To see this notice that the function $\frac{1}{x}$ is monotonically decreasing, which means that the area under $\frac{1}{x}$ in the range $i \le x \le i+1$ is at most $\frac{1}{i}$ (i.e. the area of a rectangle of width $i+1 - i = 1$ and height $\frac{1}{i}$). In formulas: $\int_{i}^{i+1} \frac{1}{x} \text{d}x \le \int_{i}^{i+1} \frac{1}{i} \text{d}x = \frac{1}{i}$.

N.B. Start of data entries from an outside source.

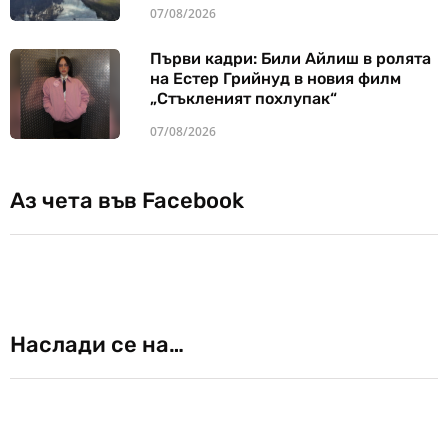
07/08/2026
Първи кадри: Били Айлиш в ролята
на Естер Грийнуд в новия филм
„Стъкленият похлупак“
07/08/2026
Аз чета във Facebook
Наслади се на…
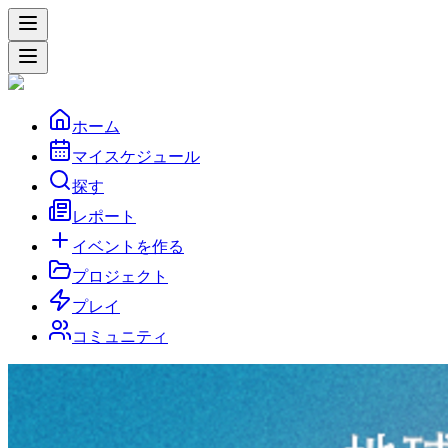
ホーム
マイスケジュール
探す
レポート
イベントを作る
プロジェクト
プレイ
コミュニティ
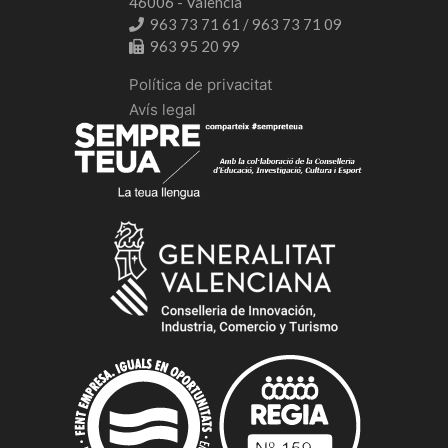
46006 - València
963 73 71 61 / 963 73 71 09
963 95 20 99
Política de privacitat
Avís legal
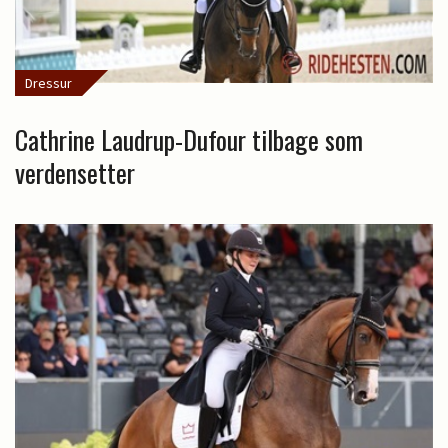
Dressur
Cathrine Laudrup-Dufour tilbage som
verdensetter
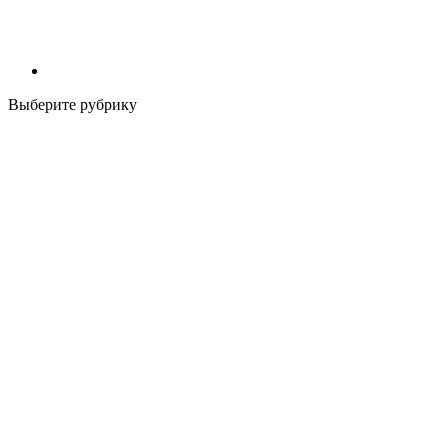
Выберите рубрику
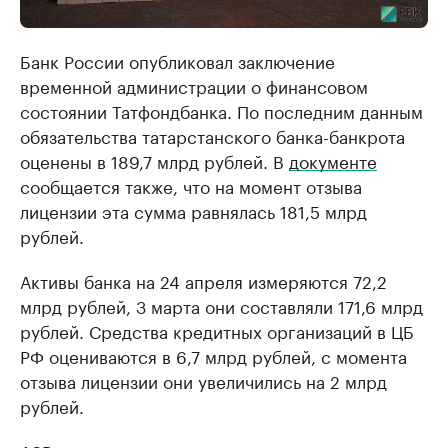
Банк России опубликовал заключение
временной администрации о финансовом
состоянии Татфондбанка. По последним данным
обязательства татарстанского банка-банкрота
оценены в 189,7 млрд рублей. В
документе
сообщается также, что на момент отзыва
лицензии эта сумма равнялась 181,5 млрд
рублей.
Активы банка на 24 апреля измеряются 72,2
млрд рублей, 3 марта они составляли 171,6 млрд
рублей. Средства кредитных организаций в ЦБ
РФ оцениваются в 6,7 млрд рублей, с момента
отзыва лицензии они увеличились на 2 млрд
рублей.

$$ H_n = \sum_{i=1}^n \frac{1}{i} \ge \sum_{i=1}^n \int_{i}^{i+1} \frac{1}{x} \text{d}x = \int_{1}^{n+1} \frac{1}{x} \text{d}x = \ln (n+1) = \Omega( \log n). $$

Similarly, the area under $\frac{1}{x}$ in the range $i \le x \le i+1$ is at least $\frac{1}{i+1}$, i.e., $\int_{i}^{i+1} \frac{1}{x} \text{d}x \ge \int_{i}^{i+1} \frac{1}{i+1} \text{d}x = \frac{1}{i+1}$.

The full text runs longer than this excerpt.